Back to Portfolio See my Github

Voice Agent Demo

Real-time AI voice conversations

Try It Live

Call our demo number to experience the AI voice agent in action.
It demonstrates natural conversation and can answer your questions.

How It Works

Phase 1: Connection

You Call
Your Phone
Dial our demo number from any phone - landline or mobile. This system helps business owners never miss after-hours calls. Customers reach an intelligent AI instead of voicemail.
We Answer
Twilio
Twilio is a cloud platform that routes phone calls through the internet, connecting your call to our AI system instead of a traditional phone line.

Phase 2: Conversation Loop

You Speak
Vocal Chords
Talk naturally into your phone, just like you would with a human. Ask questions, give commands, or have a conversation.
We Listen
Deepgram
Deepgram is an AI speech recognition service that converts your spoken words into text in real-time with remarkable accuracy, even handling accents and background noise.
AI Thinks
Groq
Groq provides ultra-fast AI computing that processes your question and generates an intelligent, contextual response in milliseconds - faster than any other AI infrastructure.
We Respond
Cartesia
Cartesia is AI voice synthesis that converts the text response into natural, human-sounding speech. The voice you hear is generated in real-time, not pre-recorded.
↻ This cycle repeats for the entire conversation

Total response time: under 1 second

How It's Built

A real-time voice pipeline powered by best-in-class APIs, orchestrated on Fly.io infrastructure.

Twilio Media Streams
Deepgram STT
Groq Llama 3.3 70B
Cartesia Sonic 3
Neon PostgreSQL
Fly.io

What It Does

Natural Conversation Back-and-forth dialogue that sounds and feels human
Business Context Answers questions using your knowledge base and data
Human-Like Voice Ultra-realistic speech synthesis with sub-second latency

Performance

~1s
Total Response Latency
8kHz
Audio Quality (PCM mu-law)
Direct WS
No SDK overhead

Challenges Faced

Context Window Growth In Progress

Conversation history grows with each turn (user message + AI response + tool results), increasing token count from ~1,200 to ~2,500+ over 4-5 turns. This causes latency creep and will eventually hit context limits. Solution: implement sliding window or conversation summarization to maintain consistent performance over longer calls.

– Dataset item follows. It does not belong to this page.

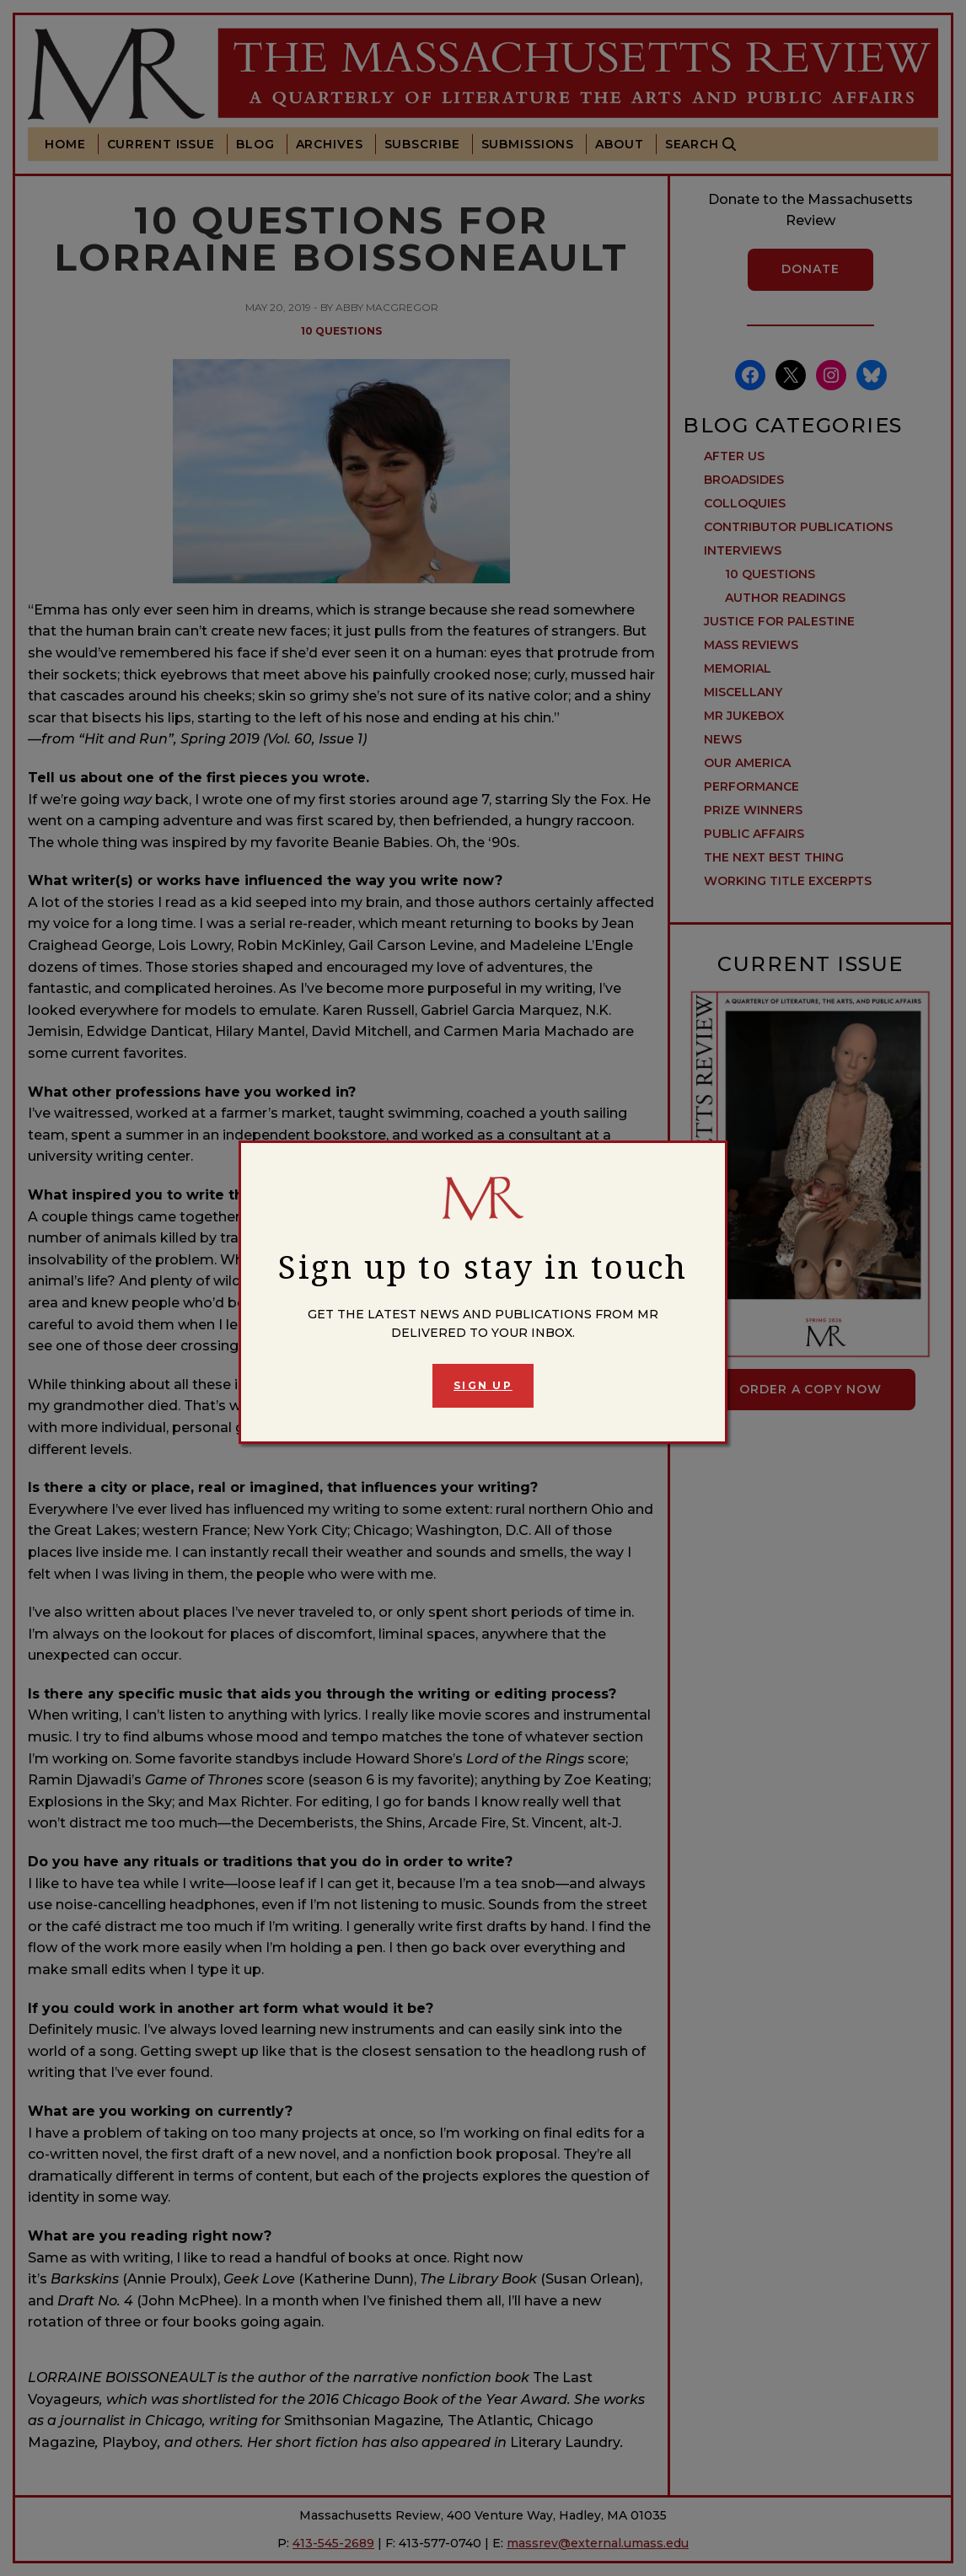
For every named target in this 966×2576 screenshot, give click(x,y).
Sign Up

TTS Request Queuing Resolved

Concurrent TTS requests were hitting Cartesia's WebSocket connection limit (max 2), causing audio failures. Solution: added queueSpeakText() method in cartesia.js that processes TTS requests sequentially, preventing rate limit errors.

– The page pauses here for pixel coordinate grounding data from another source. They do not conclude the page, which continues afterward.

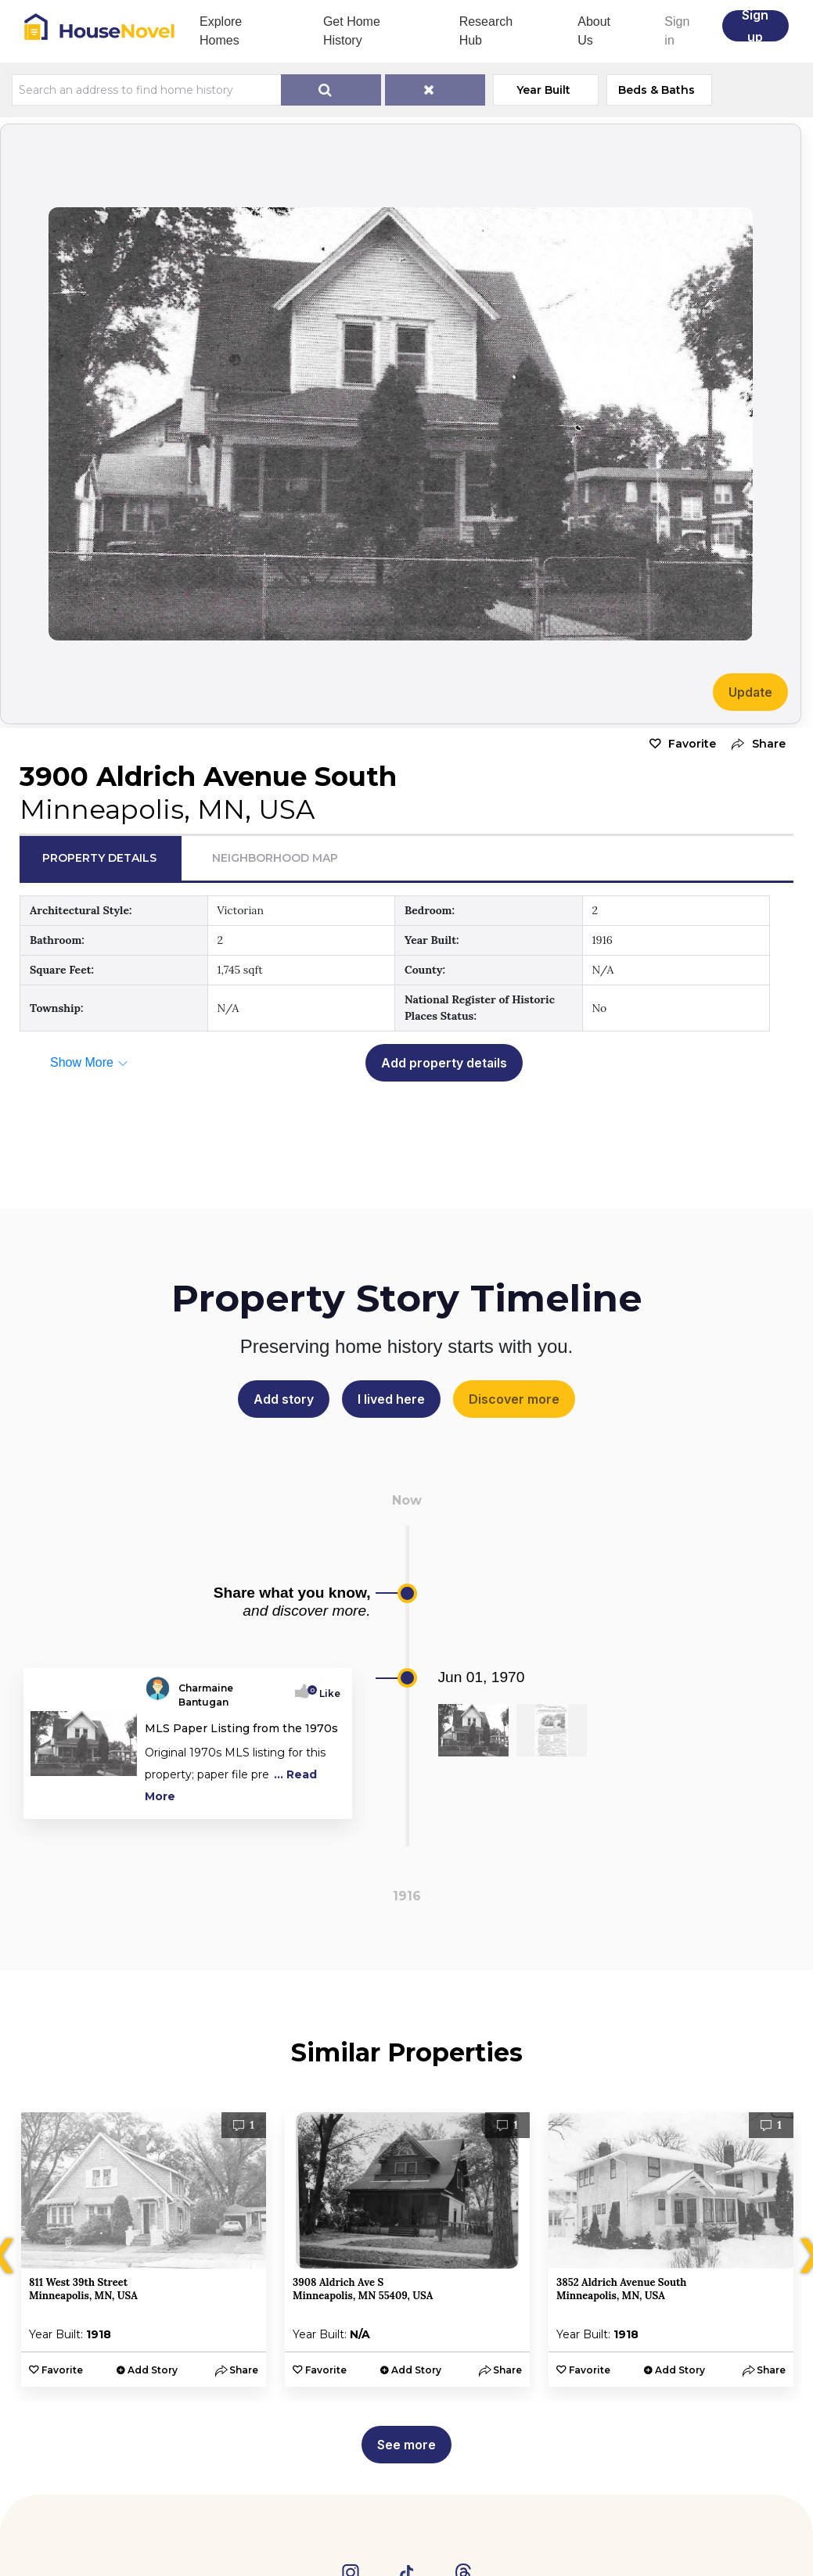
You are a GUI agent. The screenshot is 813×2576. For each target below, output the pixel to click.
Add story (284, 1399)
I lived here (391, 1399)
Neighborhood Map (275, 858)
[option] (143, 2249)
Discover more (514, 1399)
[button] (755, 744)
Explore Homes (221, 31)
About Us (593, 31)
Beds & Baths (656, 90)
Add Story (153, 2370)
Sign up (755, 25)
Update (750, 692)
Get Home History (351, 31)
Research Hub (486, 31)
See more (406, 2444)
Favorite (692, 744)
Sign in (676, 31)
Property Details (99, 858)
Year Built (543, 90)
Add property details (444, 1063)
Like (325, 1693)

SDK WebSocket Bug Resolved

The Cartesia TTS SDK v2.2.9 had a critical bug where websocket.send() hung indefinitely in Node.js, causing 10-second timeouts and complete silence. Solution: bypassed the SDK entirely and implemented direct WebSocket connection to Cartesia's API.

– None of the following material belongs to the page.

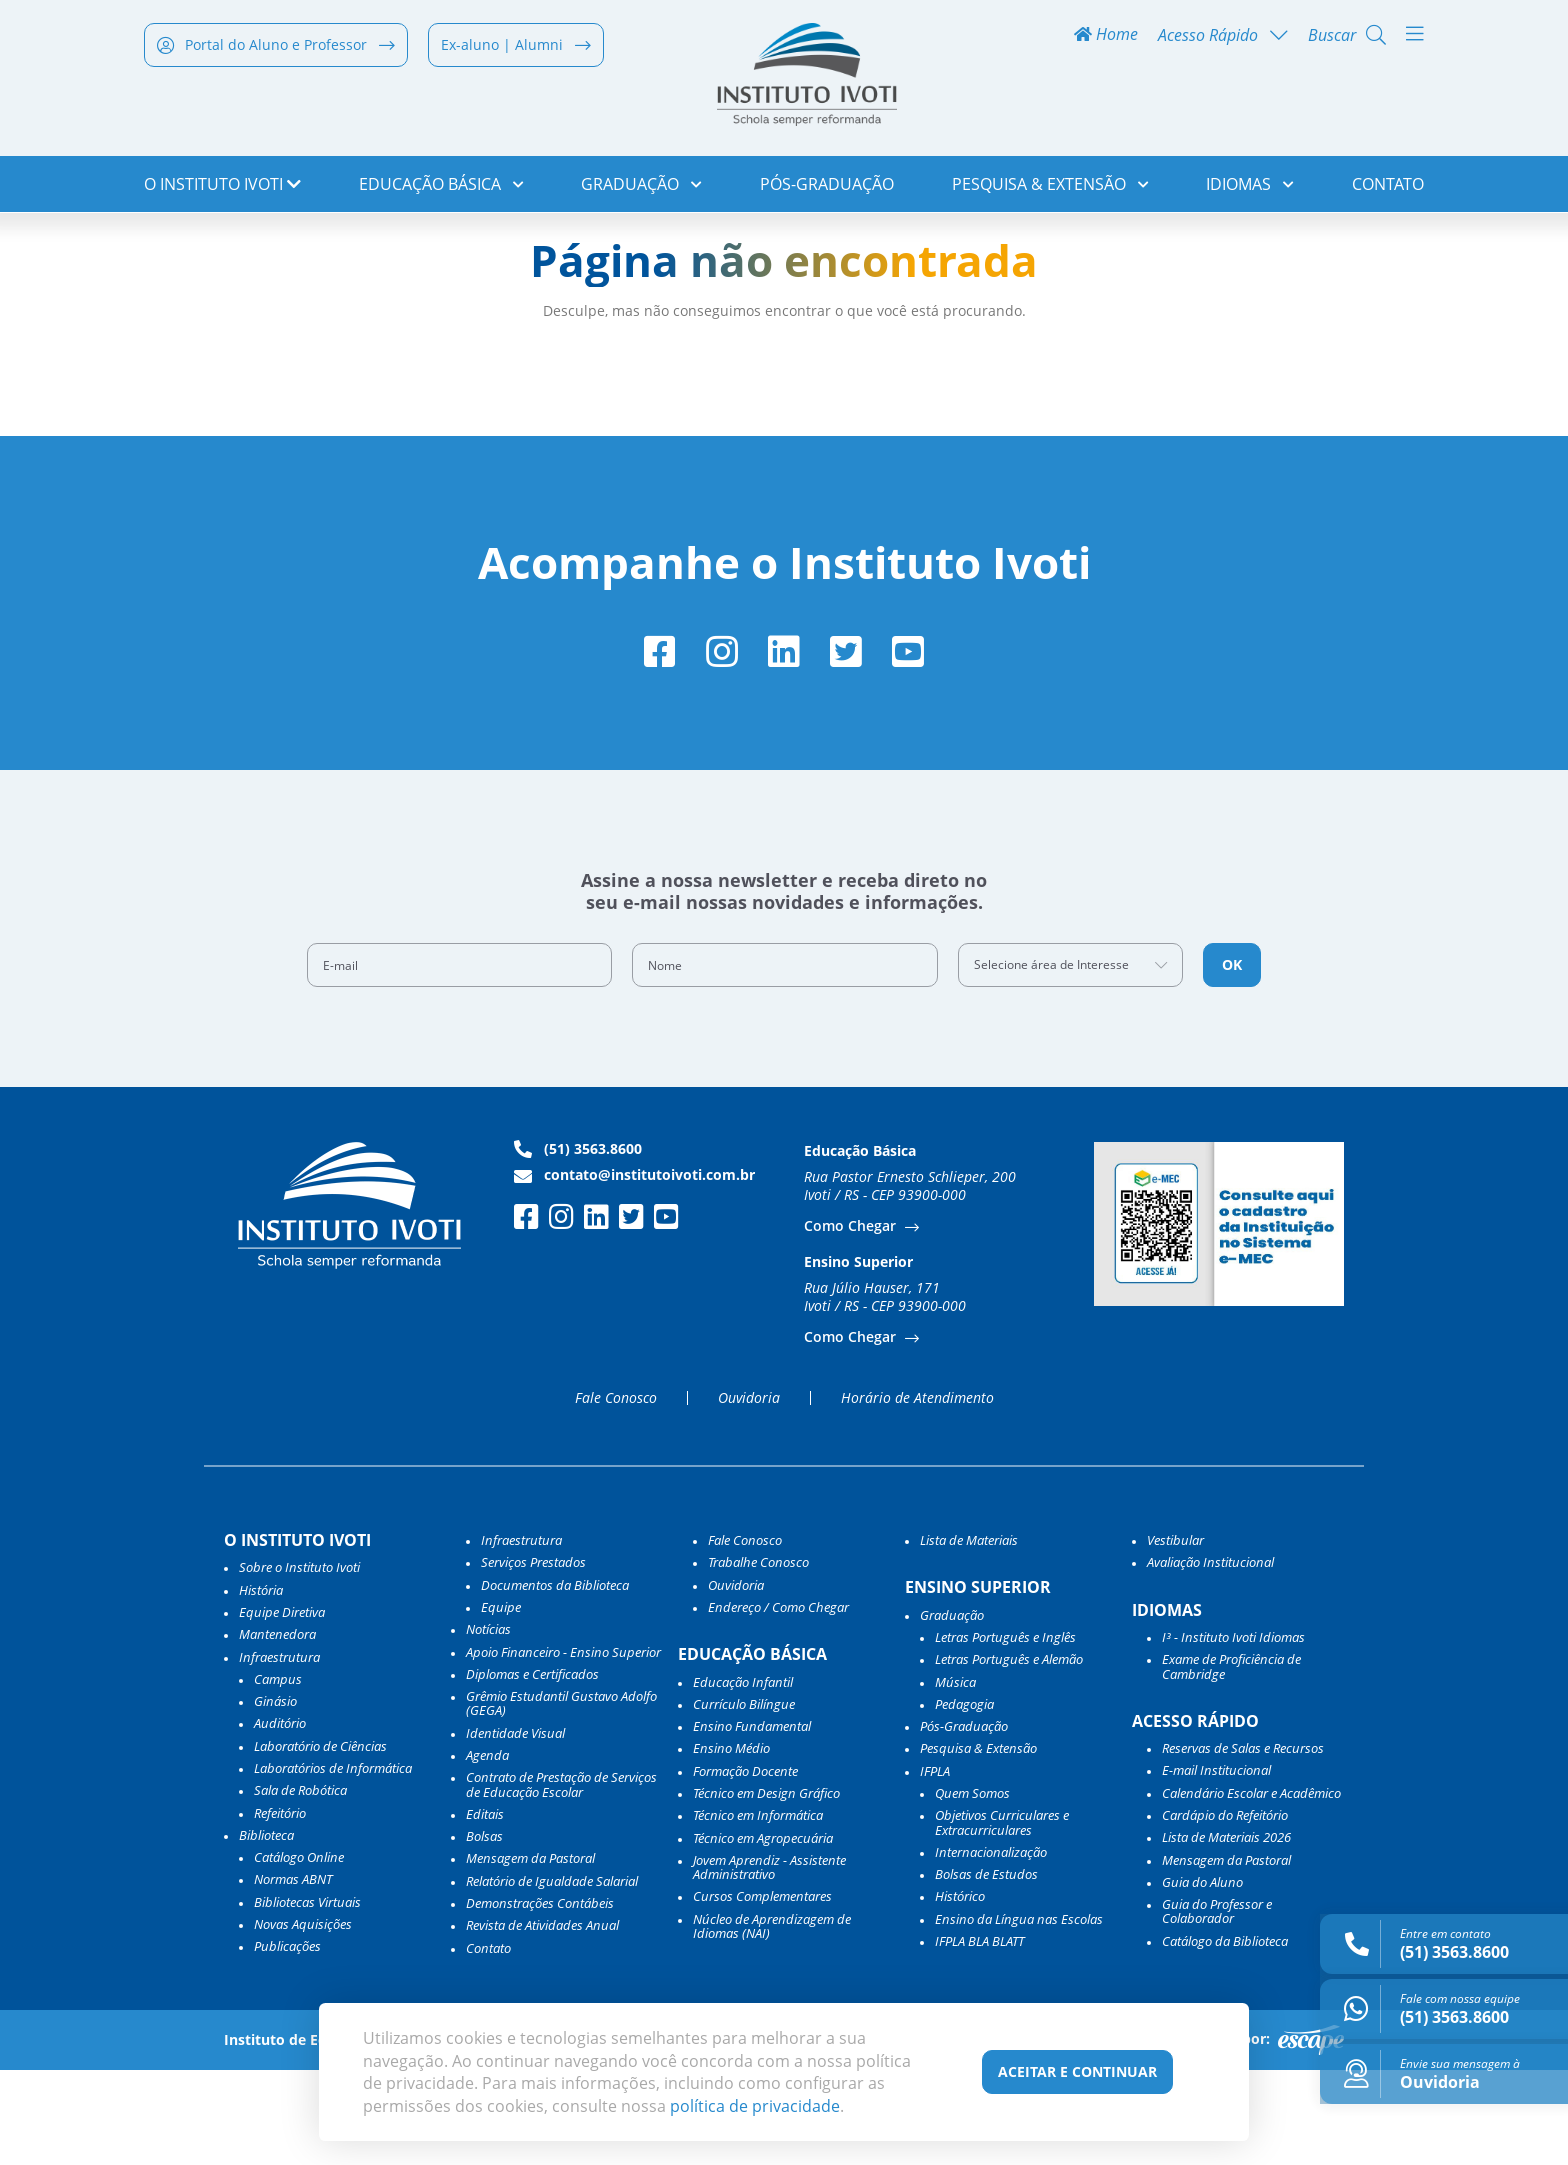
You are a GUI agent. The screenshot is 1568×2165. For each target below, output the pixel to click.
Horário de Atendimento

LLM Function Call Leakage Resolved

LLMs sometimes "leak" internal function call syntax into their spoken responses, saying things like "Note: customer wants..." instead of speaking naturally while silently collecting data. Solution: explicit prompt instructions with examples of bad vs good responses.

Database View Aggregation Bug Resolved

The agent was loading 1,286 Q&A entries instead of 7, causing 13-14k tokens per LLM call and growing latency (3s → 4s → 5s). Root cause: a database view was aggregating Q&As from ALL users instead of just the current user. Diagnosis came from noticing the massive token count in logs. Solution: fixed the data source to return only the user's own Q&A entries.